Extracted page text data
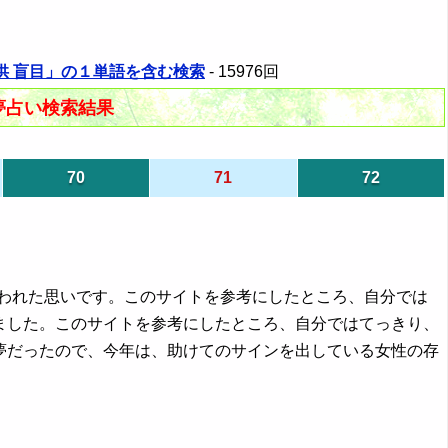
 子供 盲目」の１単語を含む検索
- 15976回
夢占い検索結果
70
71
72
救われた思いです。このサイトを参考にしたところ、自分では
ました。このサイトを参考にしたところ、自分ではてっきり、
夢だったので、今年は、助けてのサインを出している女性の存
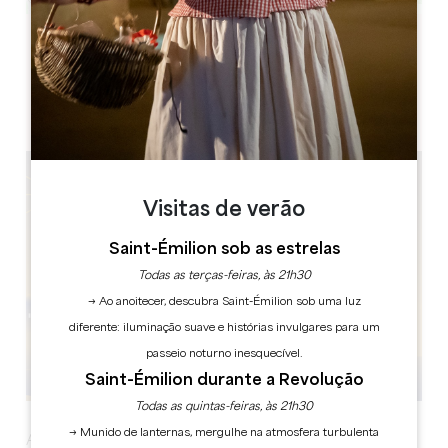
Leaflet
Quais de Libourne
33500 Libourne
Visitas de verão
Saint-Émilion sob as estrelas
Todas as terças-feiras, às 21h30
→ Ao anoitecer, descubra Saint-Émilion sob uma luz
diferente: iluminação suave e histórias invulgares para um
passeio noturno inesquecível.
Saint-Émilion durante a Revolução
Todas as quintas-feiras, às 21h30
→ Munido de lanternas, mergulhe na atmosfera turbulenta
A cidade de Libourne, em parceria com a Amicale des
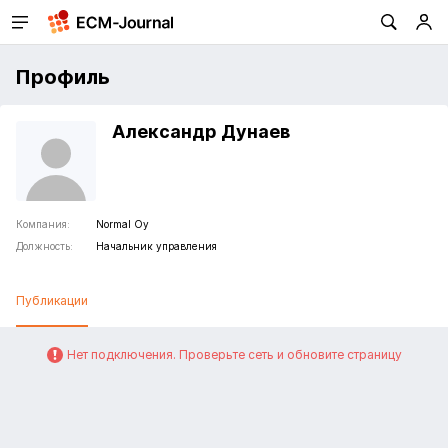
Профиль
Александр Дунаев
Компания:
Normal Oy
Должность:
Начальник управления
Публикации
Нет подключения. Проверьте сеть и обновите страницу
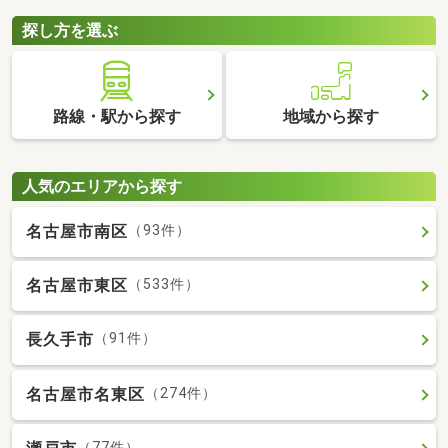
探し方を選ぶ
路線・駅から探す
地域から探す
人気のエリアから探す
名古屋市南区
（93件）
名古屋市東区
（533件）
長久手市
（91件）
名古屋市名東区
（274件）
（77件）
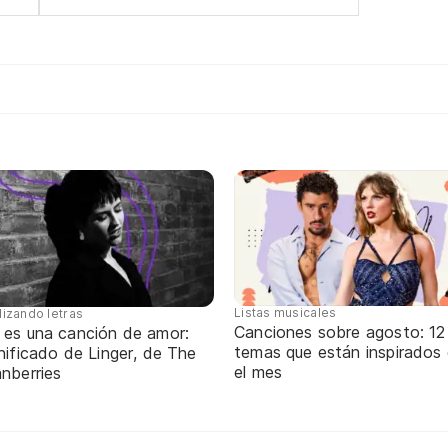
Listas musicales
lizando letras
Canciones sobre agosto: 12
 es una canción de amor:
temas que están inspirados
nificado de Linger, de The
el mes
nberries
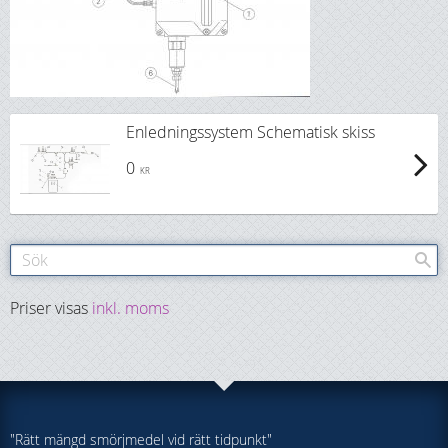
Enledningssystem Schematisk skiss
0
KR
Priser visas
inkl. moms
"Rätt mängd smörjmedel vid rätt tidpunkt"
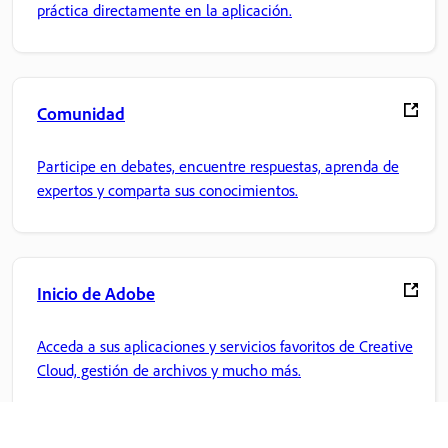
práctica directamente en la aplicación.
Comunidad
Participe en debates, encuentre respuestas, aprenda de
expertos y comparta sus conocimientos.
Inicio de Adobe
Acceda a sus aplicaciones y servicios favoritos de Creative
Cloud, gestión de archivos y mucho más.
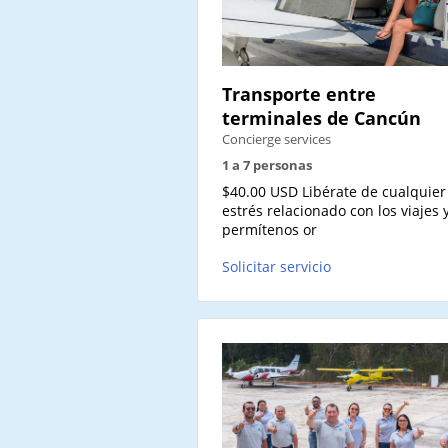
Transporte entre
terminales de Cancún
Concierge services
1 a 7 personas
$40.00 USD Libérate de cualquier
estrés relacionado con los viajes 
permítenos or
Solicitar servicio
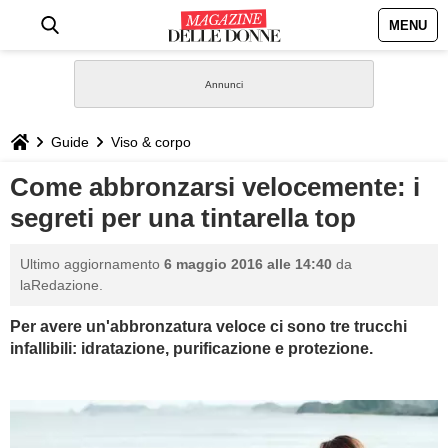
MENU
HOME
NEWS
Guide
Viso & corpo
STILE
Come abbronzarsi velocemente: i
segreti per una tintarella top
BIOGRAFIE
Ultimo aggiornamento
6 maggio 2016 alle 14:40
da
DEFINIZIONI
laRedazione.
Per avere un'abbronzatura veloce ci sono tre trucchi
GASTRONOMIA
infallibili: idratazione, purificazione e protezione.
CAPELLI
SESSO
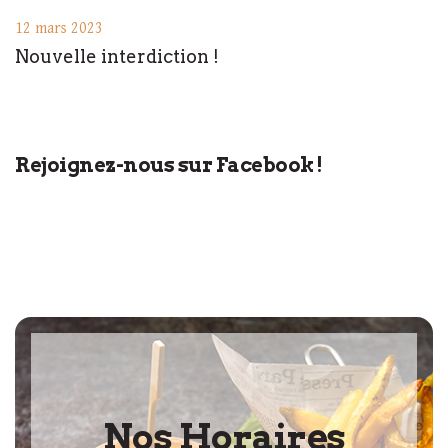
12 mars 2023
Nouvelle interdiction !
Rejoignez-nous sur Facebook !
Nos Horaires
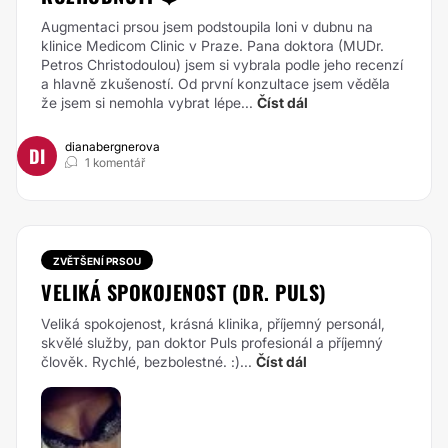
Augmentaci prsou jsem podstoupila loni v dubnu na
klinice Medicom Clinic v Praze. Pana doktora (MUDr.
Petros Christodoulou) jsem si vybrala podle jeho recenzí
a hlavně zkušeností. Od první konzultace jsem věděla
že jsem si nemohla vybrat lépe...
Číst dál
dianabergnerova
DI
1 komentář
ZVĚTŠENÍ PRSOU
VELIKÁ SPOKOJENOST (DR. PULS)
Veliká spokojenost, krásná klinika, příjemný personál,
skvělé služby, pan doktor Puls profesionál a příjemný
člověk. Rychlé, bezbolestné. :)...
Číst dál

● Requirement
Reproduce each line of the data containing the word "Émilion".

● Output for this task
Saint-Émilion sob as estrelas
→ Ao anoitecer, descubra Saint-Émilion sob uma luz
Saint-Émilion durante a Revolução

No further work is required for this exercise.